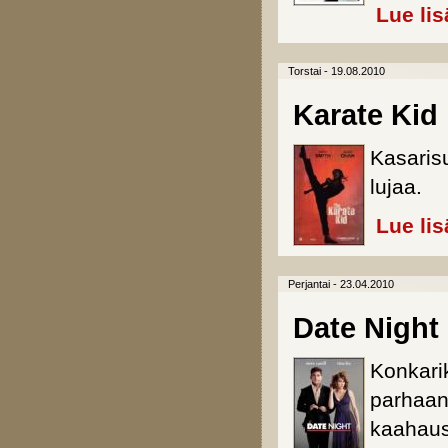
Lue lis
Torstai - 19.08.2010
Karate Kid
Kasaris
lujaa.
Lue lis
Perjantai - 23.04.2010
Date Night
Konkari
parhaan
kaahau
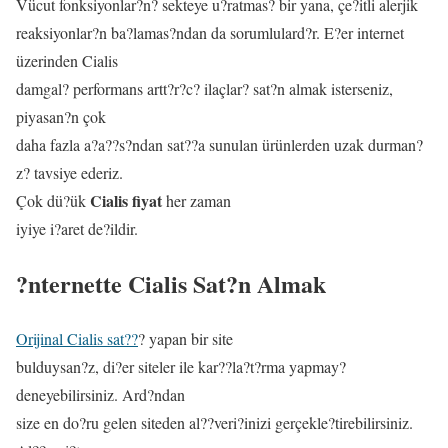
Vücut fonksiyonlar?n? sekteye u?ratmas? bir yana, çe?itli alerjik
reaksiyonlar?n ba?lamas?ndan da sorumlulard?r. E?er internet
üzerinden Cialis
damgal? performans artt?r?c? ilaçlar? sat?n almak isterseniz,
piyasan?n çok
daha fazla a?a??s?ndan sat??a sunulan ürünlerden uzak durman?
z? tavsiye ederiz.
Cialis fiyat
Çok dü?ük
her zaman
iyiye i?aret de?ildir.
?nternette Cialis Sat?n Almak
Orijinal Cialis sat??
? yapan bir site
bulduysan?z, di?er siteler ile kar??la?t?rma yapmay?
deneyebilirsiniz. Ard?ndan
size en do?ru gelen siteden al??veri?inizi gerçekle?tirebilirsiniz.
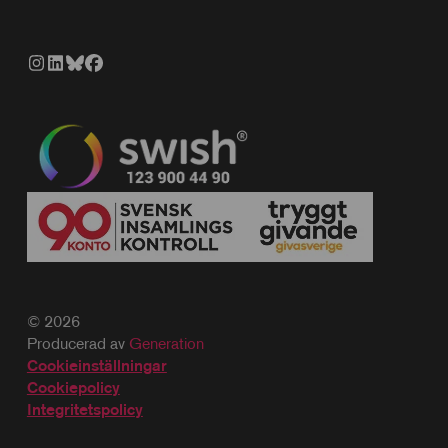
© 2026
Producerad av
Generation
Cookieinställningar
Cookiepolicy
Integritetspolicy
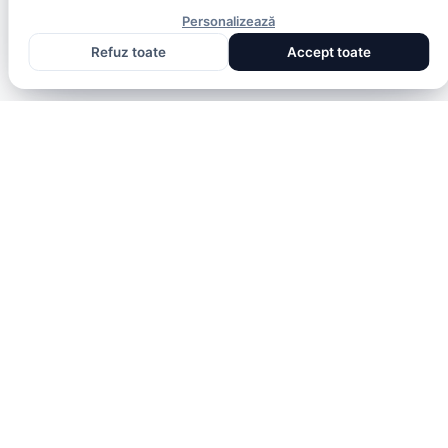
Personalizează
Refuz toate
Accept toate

==

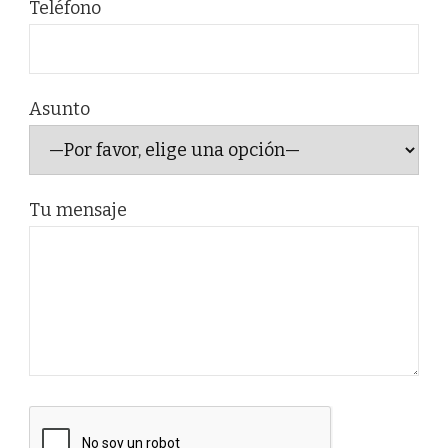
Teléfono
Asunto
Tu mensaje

--

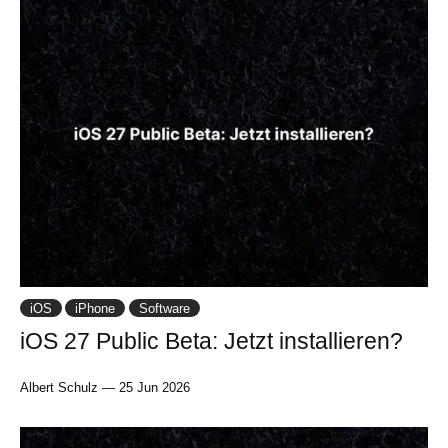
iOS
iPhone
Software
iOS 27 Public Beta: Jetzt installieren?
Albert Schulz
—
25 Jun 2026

● Work to complete: Please repeat, exactly as written, the lines in the records above, starting with the one that has "üzerinden Cialis" and going on through the one that has "Accept toate". Pictures are to be left out.

● Output of the task:
üzerinden Cialis
damgal? performans artt?r?c? ilaçlar? sat?n almak isterseniz,
piyasan?n çok
daha fazla a?a??s?ndan sat??a sunulan ürünlerden uzak durman?
z? tavsiye ederiz.
Cialis fiyat
Çok dü?ük
her zaman
iyiye i?aret de?ildir.
?nternette Cialis Sat?n Almak
Orijinal Cialis sat??
? yapan bir site
bulduysan?z, di?er siteler ile kar??la?t?rma yapmay?
deneyebilirsiniz. Ard?ndan
size en do?ru gelen siteden al??veri?inizi gerçekle?tirebilirsiniz.
© 2026
Producerad av
Generation
Cookieinställningar
Cookiepolicy
Integritetspolicy
Personalizează
Refuz toate
Accept toate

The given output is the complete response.